Parla Mario Alberto Santana. Il capitano rosanero (ancora alle prese con il grave infortunio) dice la sua sul momento del Palermo dopo la sconfitta a Licata e in vista del rush finale. Un rush finale in cui spera di esserci anche lui: “Sapevo che sarebbe stato un percorso lungo, conto i giorni. Ma mi sto riprendendo, non vedo l’ora di tornare. Adesso è il momento di pedalare”. E prende la squalifica con il sorriso: “Eh ora è un casino per me… domenica non potrò giocare (ride, ndr.). Scherzi a parte: sono andato un po’ oltre, può capitare”.

Ospite negli studi di Trm, il capitano racconta le sue giornate: “Al campo ci sono sempre, cerco di essere presente per i ragazzi; nonostante l’infortunio, è giusto dare un contributo anche fuori dal campo.
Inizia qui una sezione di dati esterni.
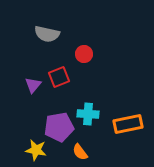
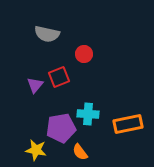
purple triangle: moved 2 px right
purple pentagon: moved 2 px right, 1 px down
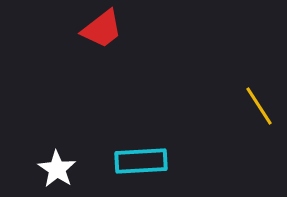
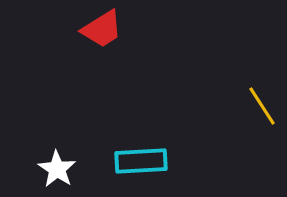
red trapezoid: rotated 6 degrees clockwise
yellow line: moved 3 px right
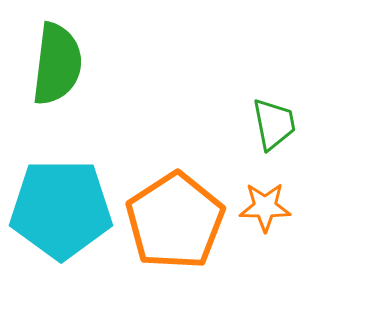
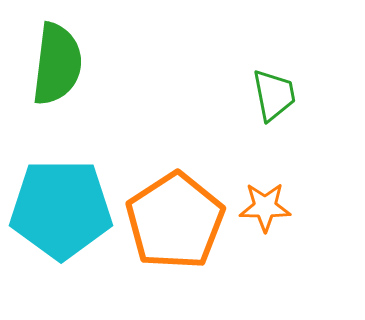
green trapezoid: moved 29 px up
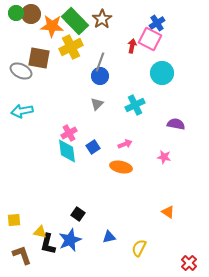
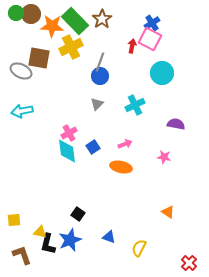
blue cross: moved 5 px left
blue triangle: rotated 32 degrees clockwise
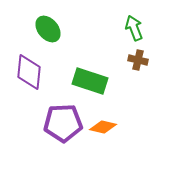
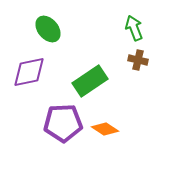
purple diamond: rotated 72 degrees clockwise
green rectangle: rotated 52 degrees counterclockwise
orange diamond: moved 2 px right, 2 px down; rotated 20 degrees clockwise
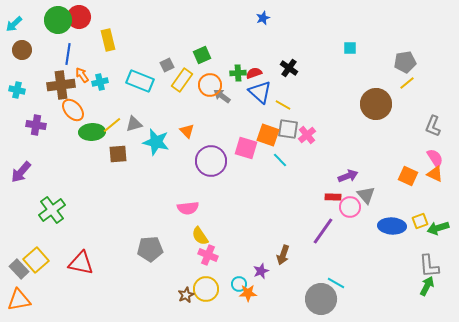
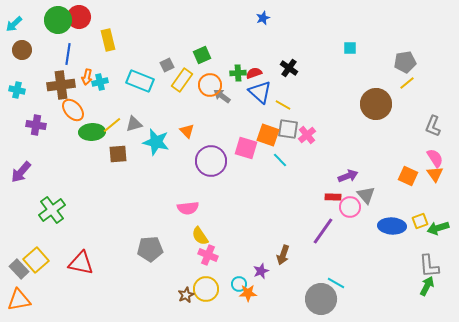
orange arrow at (82, 75): moved 5 px right, 2 px down; rotated 133 degrees counterclockwise
orange triangle at (435, 174): rotated 30 degrees clockwise
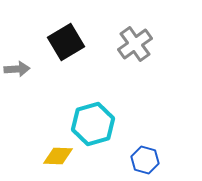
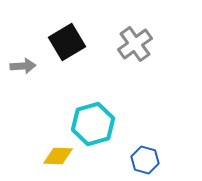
black square: moved 1 px right
gray arrow: moved 6 px right, 3 px up
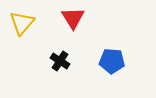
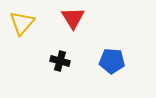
black cross: rotated 18 degrees counterclockwise
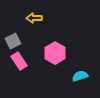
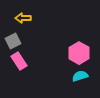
yellow arrow: moved 11 px left
pink hexagon: moved 24 px right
Mi rende orgoglioso sapere che i ragazzi si fidano di me e che mi seguono, vale tantissimo per me. Ogni momento può essere buono per dare qualcosa ai miei compagni: forse ai ragazzi manca l’essere in campo, ma ci sono tante piccole cose e gesti che ti possono fare sentire importante. Sono tornato e sin da subito ho cercato di dare tutto per loro, per farli crescere, non per me stesso”.

E sul campionato dice: “La verità è che siamo il Palermo e tutti ci guardano. Gli altri si sono dovuti sempre attaccare a qualcosa, ma la verità è che ogni partita non ci ha regalato niente nessuno. E noi non ci siamo mai lamentati di niente. Certo, posso capire che per gli arbitri può essere difficile dirigere una partita del Palermo. Se c’è affanno? L’affanno penso sia più fuori che dentro lo spogliatoio: la squadra è consapevole di cosa può fare. Abbiamo difensori che possono giocare… con la sigaretta in mano; ma nel momento dell’errore la squadra deve essere pronta a dare una mano. I tifosi e i giornali parlano tanto, noi dobbiamo essere come in un bunker… e invece Pelagotti sta tutto il giorno al telefono (ride, ndr.). Io sono tranquillo e sicuro che giocheranno alla grande le ultime 9 partite. Guardare già al Savoia? No, ci sono anche le altre partite. Non siamo la Juventus e loro non sono il Real Madrid. La partita più importante è quella di domenica”.


E sul fronte under, sottolinea la necessità di dare maggiore responsabilità ai giovani anche sul fronte dei regolamenti: “L’obbligo degli under toglie loro responsabilità e loro inconsciamente forse danno qualcosa in meno. Se non ci fossero questi obblighi dovrebbero guadagnarsi il posto, così invece hanno… un bonus. Io da giovane dovevo dare il triplo degli altri e fare sacrifici: non basta sapere di dover giocare per forza. E devono capire che non devono fermarsi qui, ma pensare sempre più in grande. Già in Serie C potrebbe essere diverso. Il calcio non è solo qualità: è cuore, passione, voglia di lavorare. Con queste regole invece ai giovani rischiamo di togliere loro qualcosa. Per me ci sono lo giocatori, giovani o vecchi è la stessa cosa. L’importante è che siano uniti”.